**Required work:**
Lines in the listing below containing the string "Weather" are to be identified and copied.

**Data for review:**
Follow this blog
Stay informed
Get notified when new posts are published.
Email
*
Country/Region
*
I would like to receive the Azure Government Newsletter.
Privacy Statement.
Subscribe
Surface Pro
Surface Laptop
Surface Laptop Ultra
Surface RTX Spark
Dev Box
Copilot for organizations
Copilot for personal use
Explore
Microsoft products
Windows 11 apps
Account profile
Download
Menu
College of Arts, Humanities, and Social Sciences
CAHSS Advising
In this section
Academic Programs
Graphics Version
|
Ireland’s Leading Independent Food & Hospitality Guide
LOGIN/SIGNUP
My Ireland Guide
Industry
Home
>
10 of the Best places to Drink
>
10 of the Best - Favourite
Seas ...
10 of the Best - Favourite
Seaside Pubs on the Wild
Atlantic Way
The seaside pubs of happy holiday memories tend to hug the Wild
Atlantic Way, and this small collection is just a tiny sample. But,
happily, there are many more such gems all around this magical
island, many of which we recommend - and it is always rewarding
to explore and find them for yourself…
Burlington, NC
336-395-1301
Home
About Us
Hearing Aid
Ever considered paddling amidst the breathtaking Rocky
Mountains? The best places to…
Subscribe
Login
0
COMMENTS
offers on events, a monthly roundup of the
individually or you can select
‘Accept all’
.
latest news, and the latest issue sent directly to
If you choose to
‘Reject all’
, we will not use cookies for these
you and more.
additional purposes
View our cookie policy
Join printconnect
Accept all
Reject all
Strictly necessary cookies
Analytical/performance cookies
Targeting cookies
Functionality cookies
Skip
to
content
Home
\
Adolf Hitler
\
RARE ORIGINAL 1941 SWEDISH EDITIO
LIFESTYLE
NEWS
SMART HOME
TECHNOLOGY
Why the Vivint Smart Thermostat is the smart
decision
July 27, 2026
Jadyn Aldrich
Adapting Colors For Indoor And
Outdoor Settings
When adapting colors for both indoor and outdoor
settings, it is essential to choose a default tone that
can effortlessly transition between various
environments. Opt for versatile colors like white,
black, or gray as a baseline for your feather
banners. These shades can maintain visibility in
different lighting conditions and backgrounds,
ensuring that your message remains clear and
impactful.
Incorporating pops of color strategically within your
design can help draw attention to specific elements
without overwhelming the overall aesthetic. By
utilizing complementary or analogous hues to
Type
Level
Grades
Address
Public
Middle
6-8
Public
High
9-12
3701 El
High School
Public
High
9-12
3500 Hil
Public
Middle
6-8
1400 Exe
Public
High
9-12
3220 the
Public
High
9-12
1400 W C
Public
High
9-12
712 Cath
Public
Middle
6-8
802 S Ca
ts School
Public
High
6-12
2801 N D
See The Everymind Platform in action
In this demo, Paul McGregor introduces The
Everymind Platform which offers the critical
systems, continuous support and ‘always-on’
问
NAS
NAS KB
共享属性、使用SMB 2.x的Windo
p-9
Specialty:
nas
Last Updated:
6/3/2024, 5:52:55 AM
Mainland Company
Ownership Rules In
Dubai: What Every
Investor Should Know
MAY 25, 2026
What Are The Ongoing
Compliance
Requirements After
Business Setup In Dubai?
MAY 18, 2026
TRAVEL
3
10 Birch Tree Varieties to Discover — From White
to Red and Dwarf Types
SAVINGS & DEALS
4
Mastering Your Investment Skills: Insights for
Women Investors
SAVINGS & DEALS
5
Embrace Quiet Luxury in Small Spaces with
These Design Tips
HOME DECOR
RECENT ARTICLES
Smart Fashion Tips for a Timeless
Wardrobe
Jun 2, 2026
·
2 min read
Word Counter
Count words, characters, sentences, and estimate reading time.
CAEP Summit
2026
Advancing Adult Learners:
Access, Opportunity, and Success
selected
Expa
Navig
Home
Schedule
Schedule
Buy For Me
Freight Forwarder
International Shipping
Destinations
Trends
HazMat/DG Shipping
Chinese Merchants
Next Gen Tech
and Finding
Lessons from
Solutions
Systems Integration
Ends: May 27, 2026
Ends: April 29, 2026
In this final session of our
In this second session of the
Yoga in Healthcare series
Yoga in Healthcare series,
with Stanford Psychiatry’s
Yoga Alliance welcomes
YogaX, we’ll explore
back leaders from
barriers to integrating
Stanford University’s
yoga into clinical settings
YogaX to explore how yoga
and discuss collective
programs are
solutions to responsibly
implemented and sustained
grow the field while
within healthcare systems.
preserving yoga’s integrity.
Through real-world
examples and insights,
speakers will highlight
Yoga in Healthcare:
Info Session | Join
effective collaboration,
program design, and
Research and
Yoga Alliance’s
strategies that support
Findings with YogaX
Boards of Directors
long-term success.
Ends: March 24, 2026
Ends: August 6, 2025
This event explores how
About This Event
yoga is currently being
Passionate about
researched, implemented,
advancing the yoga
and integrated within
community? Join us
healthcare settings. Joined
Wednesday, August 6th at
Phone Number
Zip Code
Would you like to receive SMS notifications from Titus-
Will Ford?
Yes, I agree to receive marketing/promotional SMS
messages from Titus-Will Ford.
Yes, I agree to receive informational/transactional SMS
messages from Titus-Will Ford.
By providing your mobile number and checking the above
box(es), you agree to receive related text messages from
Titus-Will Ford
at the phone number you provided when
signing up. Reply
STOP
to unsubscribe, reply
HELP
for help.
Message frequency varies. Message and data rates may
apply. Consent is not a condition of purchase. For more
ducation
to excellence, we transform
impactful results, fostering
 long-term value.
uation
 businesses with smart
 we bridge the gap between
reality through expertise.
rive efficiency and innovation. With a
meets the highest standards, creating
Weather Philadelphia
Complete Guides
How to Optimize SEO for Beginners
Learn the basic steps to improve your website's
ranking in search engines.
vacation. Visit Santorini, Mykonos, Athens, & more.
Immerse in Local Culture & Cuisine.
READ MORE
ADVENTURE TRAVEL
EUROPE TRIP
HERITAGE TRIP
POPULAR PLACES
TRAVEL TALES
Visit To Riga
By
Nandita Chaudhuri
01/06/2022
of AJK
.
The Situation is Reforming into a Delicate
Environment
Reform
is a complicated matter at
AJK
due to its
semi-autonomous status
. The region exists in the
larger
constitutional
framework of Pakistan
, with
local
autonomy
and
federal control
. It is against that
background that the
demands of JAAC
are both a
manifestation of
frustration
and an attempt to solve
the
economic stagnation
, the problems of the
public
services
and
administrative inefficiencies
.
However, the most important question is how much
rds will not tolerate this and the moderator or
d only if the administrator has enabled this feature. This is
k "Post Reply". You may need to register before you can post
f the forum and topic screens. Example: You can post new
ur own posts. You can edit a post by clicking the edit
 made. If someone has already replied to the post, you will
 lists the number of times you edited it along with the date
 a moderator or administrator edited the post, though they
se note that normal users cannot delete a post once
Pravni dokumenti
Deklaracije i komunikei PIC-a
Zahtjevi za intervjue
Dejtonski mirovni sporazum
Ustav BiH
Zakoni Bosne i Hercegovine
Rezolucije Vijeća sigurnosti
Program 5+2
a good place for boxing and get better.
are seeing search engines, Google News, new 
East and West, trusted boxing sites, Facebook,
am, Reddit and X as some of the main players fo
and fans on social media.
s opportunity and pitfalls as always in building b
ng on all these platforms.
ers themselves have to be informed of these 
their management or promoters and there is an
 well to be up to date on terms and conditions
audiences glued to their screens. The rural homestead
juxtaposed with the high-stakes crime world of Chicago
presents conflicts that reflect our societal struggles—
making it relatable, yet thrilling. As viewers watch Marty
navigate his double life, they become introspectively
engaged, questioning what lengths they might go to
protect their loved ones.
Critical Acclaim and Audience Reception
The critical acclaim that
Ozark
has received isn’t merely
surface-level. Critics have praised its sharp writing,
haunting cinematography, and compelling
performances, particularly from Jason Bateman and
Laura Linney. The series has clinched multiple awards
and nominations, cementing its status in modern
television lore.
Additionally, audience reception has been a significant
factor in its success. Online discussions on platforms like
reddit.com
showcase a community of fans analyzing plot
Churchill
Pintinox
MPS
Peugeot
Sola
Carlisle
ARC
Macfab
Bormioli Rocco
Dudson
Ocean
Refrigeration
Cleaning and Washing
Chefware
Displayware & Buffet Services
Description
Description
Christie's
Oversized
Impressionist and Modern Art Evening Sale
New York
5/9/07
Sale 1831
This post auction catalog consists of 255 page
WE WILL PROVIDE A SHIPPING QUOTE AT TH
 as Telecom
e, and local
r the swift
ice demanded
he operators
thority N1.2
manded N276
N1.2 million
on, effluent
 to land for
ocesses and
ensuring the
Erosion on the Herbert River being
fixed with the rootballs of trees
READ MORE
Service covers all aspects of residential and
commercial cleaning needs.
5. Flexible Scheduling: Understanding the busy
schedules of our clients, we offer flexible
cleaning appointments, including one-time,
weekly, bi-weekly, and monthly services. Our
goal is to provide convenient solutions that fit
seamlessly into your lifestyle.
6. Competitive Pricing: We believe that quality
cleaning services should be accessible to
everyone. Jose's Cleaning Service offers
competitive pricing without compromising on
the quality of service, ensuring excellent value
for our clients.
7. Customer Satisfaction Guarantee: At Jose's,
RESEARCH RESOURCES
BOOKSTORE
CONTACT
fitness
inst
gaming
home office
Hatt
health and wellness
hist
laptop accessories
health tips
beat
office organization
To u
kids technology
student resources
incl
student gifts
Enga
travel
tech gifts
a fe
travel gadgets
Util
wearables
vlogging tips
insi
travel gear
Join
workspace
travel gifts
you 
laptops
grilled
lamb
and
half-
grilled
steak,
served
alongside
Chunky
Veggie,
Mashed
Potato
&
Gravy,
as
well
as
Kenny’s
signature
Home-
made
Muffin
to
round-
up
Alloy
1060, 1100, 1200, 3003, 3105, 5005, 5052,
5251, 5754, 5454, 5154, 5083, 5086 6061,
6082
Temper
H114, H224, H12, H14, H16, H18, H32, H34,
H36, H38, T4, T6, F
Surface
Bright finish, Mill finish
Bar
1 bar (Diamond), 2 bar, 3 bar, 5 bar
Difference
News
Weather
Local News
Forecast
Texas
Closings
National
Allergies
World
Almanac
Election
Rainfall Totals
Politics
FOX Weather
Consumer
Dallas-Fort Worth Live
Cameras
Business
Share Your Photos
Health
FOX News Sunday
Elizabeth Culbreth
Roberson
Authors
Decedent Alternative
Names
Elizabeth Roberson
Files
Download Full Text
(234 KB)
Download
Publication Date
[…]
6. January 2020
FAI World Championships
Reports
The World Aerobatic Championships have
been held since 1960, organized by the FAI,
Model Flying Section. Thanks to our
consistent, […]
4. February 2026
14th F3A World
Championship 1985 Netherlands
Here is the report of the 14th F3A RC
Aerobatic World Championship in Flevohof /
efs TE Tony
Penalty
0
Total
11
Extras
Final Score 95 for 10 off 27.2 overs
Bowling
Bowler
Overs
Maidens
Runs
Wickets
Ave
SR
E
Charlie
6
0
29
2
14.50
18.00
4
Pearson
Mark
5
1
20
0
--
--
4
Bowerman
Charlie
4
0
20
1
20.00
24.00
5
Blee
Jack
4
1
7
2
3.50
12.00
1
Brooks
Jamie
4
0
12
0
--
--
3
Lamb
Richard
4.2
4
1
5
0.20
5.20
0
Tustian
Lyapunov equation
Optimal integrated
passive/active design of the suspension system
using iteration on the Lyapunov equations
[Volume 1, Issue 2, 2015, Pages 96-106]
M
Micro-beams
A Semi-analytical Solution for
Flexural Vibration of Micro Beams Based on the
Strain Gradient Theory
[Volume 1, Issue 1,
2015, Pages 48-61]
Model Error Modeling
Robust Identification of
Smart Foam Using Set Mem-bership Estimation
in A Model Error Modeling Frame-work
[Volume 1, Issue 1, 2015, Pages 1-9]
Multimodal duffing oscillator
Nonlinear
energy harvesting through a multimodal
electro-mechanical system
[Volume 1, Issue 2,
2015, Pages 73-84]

**Output of the exercise:**
Weather Philadelphia
Weather
FOX Weather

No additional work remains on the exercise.